Restate the full listing word for word; images stay out of it.

→ Information
════
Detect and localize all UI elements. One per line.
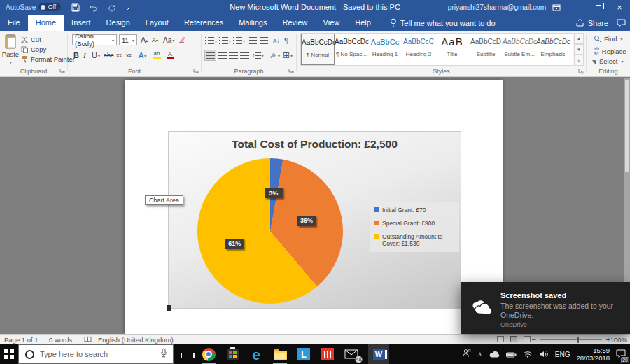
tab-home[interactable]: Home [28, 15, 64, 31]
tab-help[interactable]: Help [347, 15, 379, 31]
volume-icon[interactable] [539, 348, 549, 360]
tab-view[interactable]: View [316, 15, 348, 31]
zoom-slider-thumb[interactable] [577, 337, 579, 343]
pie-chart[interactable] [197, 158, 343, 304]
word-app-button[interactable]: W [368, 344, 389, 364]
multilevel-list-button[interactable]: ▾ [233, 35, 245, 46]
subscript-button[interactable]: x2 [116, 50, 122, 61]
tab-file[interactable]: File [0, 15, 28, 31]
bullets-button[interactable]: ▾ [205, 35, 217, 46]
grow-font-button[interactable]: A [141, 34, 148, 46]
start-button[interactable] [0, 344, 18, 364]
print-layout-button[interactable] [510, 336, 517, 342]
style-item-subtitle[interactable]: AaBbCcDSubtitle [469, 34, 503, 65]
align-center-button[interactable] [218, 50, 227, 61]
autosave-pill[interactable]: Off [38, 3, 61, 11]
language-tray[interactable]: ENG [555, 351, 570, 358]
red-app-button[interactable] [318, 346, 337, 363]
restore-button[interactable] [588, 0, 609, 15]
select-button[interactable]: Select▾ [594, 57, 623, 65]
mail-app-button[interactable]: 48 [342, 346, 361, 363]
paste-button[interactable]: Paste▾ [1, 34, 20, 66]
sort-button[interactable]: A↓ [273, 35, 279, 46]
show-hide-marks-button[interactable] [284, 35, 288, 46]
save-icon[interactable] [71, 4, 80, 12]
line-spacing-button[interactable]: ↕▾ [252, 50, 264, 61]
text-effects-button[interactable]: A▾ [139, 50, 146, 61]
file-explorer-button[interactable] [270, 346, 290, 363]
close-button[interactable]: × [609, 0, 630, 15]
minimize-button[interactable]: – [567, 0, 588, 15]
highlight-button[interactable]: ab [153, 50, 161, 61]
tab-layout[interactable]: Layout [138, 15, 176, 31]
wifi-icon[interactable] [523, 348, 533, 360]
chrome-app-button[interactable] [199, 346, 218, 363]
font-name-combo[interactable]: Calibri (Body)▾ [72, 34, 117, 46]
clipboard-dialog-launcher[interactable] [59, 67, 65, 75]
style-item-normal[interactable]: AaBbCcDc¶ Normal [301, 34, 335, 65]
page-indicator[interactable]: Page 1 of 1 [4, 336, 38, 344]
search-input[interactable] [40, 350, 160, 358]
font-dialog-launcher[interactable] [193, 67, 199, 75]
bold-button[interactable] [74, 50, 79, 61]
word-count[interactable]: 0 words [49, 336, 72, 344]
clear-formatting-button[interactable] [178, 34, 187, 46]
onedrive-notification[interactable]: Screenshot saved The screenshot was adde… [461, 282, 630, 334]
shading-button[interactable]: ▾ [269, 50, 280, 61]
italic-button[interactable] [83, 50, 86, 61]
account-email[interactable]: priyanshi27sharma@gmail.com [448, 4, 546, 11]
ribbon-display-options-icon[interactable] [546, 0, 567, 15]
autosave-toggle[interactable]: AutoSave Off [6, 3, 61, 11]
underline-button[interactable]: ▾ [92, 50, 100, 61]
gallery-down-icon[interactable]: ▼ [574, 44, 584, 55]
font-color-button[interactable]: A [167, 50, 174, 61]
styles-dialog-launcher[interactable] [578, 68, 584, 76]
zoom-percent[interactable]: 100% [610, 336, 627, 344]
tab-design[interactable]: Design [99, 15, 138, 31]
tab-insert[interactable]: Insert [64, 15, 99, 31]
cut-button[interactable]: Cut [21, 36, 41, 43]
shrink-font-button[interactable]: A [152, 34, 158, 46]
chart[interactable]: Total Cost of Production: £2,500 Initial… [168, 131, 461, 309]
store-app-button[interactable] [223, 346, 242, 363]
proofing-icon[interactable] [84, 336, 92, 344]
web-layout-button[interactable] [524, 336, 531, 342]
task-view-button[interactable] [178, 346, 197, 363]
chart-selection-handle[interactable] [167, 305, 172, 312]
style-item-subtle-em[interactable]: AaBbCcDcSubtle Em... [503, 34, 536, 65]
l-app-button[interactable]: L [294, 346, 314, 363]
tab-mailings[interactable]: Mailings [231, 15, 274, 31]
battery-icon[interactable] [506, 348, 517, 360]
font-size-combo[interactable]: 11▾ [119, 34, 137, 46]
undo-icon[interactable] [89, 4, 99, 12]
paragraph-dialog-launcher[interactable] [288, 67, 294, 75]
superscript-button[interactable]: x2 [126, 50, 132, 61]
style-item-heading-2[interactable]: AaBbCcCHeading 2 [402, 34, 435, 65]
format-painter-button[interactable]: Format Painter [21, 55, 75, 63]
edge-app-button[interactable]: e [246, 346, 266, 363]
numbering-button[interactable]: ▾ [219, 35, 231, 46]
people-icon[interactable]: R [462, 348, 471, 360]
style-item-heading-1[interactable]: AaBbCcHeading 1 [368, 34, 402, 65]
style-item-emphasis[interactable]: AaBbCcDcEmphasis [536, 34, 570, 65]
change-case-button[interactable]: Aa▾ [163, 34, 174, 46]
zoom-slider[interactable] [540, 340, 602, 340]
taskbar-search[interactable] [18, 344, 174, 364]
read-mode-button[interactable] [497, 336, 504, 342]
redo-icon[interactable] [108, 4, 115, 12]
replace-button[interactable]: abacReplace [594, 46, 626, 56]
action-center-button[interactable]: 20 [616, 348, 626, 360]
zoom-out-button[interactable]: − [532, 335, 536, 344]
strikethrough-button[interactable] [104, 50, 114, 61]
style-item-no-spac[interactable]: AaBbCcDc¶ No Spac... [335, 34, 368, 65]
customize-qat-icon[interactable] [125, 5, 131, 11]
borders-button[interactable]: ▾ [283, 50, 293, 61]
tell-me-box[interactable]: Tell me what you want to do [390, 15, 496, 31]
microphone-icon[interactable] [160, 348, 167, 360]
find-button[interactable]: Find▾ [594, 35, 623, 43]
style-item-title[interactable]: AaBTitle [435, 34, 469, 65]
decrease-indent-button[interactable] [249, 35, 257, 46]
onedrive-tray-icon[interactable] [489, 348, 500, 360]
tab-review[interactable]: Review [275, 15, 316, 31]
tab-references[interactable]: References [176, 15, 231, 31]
════
→ Result for this task
Detect and localize all UI elements. One per line.
tab-home[interactable]: Home [28, 15, 64, 31]
tab-help[interactable]: Help [347, 15, 379, 31]
volume-icon[interactable] [539, 348, 549, 360]
tab-view[interactable]: View [316, 15, 348, 31]
zoom-slider-thumb[interactable] [577, 337, 579, 343]
pie-chart[interactable] [197, 158, 343, 304]
word-app-button[interactable]: W [368, 344, 389, 364]
multilevel-list-button[interactable]: ▾ [233, 35, 245, 46]
subscript-button[interactable]: x2 [116, 50, 122, 61]
tab-file[interactable]: File [0, 15, 28, 31]
bullets-button[interactable]: ▾ [205, 35, 217, 46]
grow-font-button[interactable]: A [141, 34, 148, 46]
start-button[interactable] [0, 344, 18, 364]
print-layout-button[interactable] [510, 336, 517, 342]
style-item-subtitle[interactable]: AaBbCcDSubtitle [469, 34, 503, 65]
align-center-button[interactable] [218, 50, 227, 61]
autosave-pill[interactable]: Off [38, 3, 61, 11]
language-tray[interactable]: ENG [555, 351, 570, 358]
red-app-button[interactable] [318, 346, 337, 363]
restore-button[interactable] [588, 0, 609, 15]
select-button[interactable]: Select▾ [594, 57, 623, 65]
mail-app-button[interactable]: 48 [342, 346, 361, 363]
paste-button[interactable]: Paste▾ [1, 34, 20, 66]
sort-button[interactable]: A↓ [273, 35, 279, 46]
show-hide-marks-button[interactable] [284, 35, 288, 46]
save-icon[interactable] [71, 4, 80, 12]
line-spacing-button[interactable]: ↕▾ [252, 50, 264, 61]
text-effects-button[interactable]: A▾ [139, 50, 146, 61]
file-explorer-button[interactable] [270, 346, 290, 363]
close-button[interactable]: × [609, 0, 630, 15]
minimize-button[interactable]: – [567, 0, 588, 15]
highlight-button[interactable]: ab [153, 50, 161, 61]
tab-layout[interactable]: Layout [138, 15, 176, 31]
wifi-icon[interactable] [523, 348, 533, 360]
chrome-app-button[interactable] [199, 346, 218, 363]
font-name-combo[interactable]: Calibri (Body)▾ [72, 34, 117, 46]
clipboard-dialog-launcher[interactable] [59, 67, 65, 75]
style-item-normal[interactable]: AaBbCcDc¶ Normal [301, 34, 335, 65]
page-indicator[interactable]: Page 1 of 1 [4, 336, 38, 344]
search-input[interactable] [40, 350, 160, 358]
font-dialog-launcher[interactable] [193, 67, 199, 75]
bold-button[interactable] [74, 50, 79, 61]
word-count[interactable]: 0 words [49, 336, 72, 344]
clear-formatting-button[interactable] [178, 34, 187, 46]
onedrive-notification[interactable]: Screenshot saved The screenshot was adde… [461, 282, 630, 334]
shading-button[interactable]: ▾ [269, 50, 280, 61]
italic-button[interactable] [83, 50, 86, 61]
account-email[interactable]: priyanshi27sharma@gmail.com [448, 4, 546, 11]
ribbon-display-options-icon[interactable] [546, 0, 567, 15]
autosave-toggle[interactable]: AutoSave Off [6, 3, 61, 11]
underline-button[interactable]: ▾ [92, 50, 100, 61]
gallery-down-icon[interactable]: ▼ [574, 44, 584, 55]
font-color-button[interactable]: A [167, 50, 174, 61]
styles-dialog-launcher[interactable] [578, 68, 584, 76]
zoom-percent[interactable]: 100% [610, 336, 627, 344]
tab-design[interactable]: Design [99, 15, 138, 31]
tab-insert[interactable]: Insert [64, 15, 99, 31]
cut-button[interactable]: Cut [21, 36, 41, 43]
shrink-font-button[interactable]: A [152, 34, 158, 46]
chart[interactable]: Total Cost of Production: £2,500 Initial… [168, 131, 461, 309]
store-app-button[interactable] [223, 346, 242, 363]
proofing-icon[interactable] [84, 336, 92, 344]
web-layout-button[interactable] [524, 336, 531, 342]
task-view-button[interactable] [178, 346, 197, 363]
chart-selection-handle[interactable] [167, 305, 172, 312]
style-item-subtle-em[interactable]: AaBbCcDcSubtle Em... [503, 34, 536, 65]
l-app-button[interactable]: L [294, 346, 314, 363]
tab-mailings[interactable]: Mailings [231, 15, 274, 31]
battery-icon[interactable] [506, 348, 517, 360]
font-size-combo[interactable]: 11▾ [119, 34, 137, 46]
undo-icon[interactable] [89, 4, 99, 12]
paragraph-dialog-launcher[interactable] [288, 67, 294, 75]
superscript-button[interactable]: x2 [126, 50, 132, 61]
style-item-heading-2[interactable]: AaBbCcCHeading 2 [402, 34, 435, 65]
format-painter-button[interactable]: Format Painter [21, 55, 75, 63]
edge-app-button[interactable]: e [246, 346, 266, 363]
numbering-button[interactable]: ▾ [219, 35, 231, 46]
people-icon[interactable]: R [462, 348, 471, 360]
style-item-heading-1[interactable]: AaBbCcHeading 1 [368, 34, 402, 65]
style-item-emphasis[interactable]: AaBbCcDcEmphasis [536, 34, 570, 65]
change-case-button[interactable]: Aa▾ [163, 34, 174, 46]
zoom-slider[interactable] [540, 340, 602, 340]
taskbar-search[interactable] [18, 344, 174, 364]
read-mode-button[interactable] [497, 336, 504, 342]
redo-icon[interactable] [108, 4, 115, 12]
replace-button[interactable]: abacReplace [594, 46, 626, 56]
action-center-button[interactable]: 20 [616, 348, 626, 360]
zoom-out-button[interactable]: − [532, 335, 536, 344]
strikethrough-button[interactable] [104, 50, 114, 61]
style-item-no-spac[interactable]: AaBbCcDc¶ No Spac... [335, 34, 368, 65]
customize-qat-icon[interactable] [125, 5, 131, 11]
borders-button[interactable]: ▾ [283, 50, 293, 61]
tell-me-box[interactable]: Tell me what you want to do [390, 15, 496, 31]
microphone-icon[interactable] [160, 348, 167, 360]
find-button[interactable]: Find▾ [594, 35, 623, 43]
style-item-title[interactable]: AaBTitle [435, 34, 469, 65]
decrease-indent-button[interactable] [249, 35, 257, 46]
onedrive-tray-icon[interactable] [489, 348, 500, 360]
tab-review[interactable]: Review [275, 15, 316, 31]
tab-references[interactable]: References [176, 15, 231, 31]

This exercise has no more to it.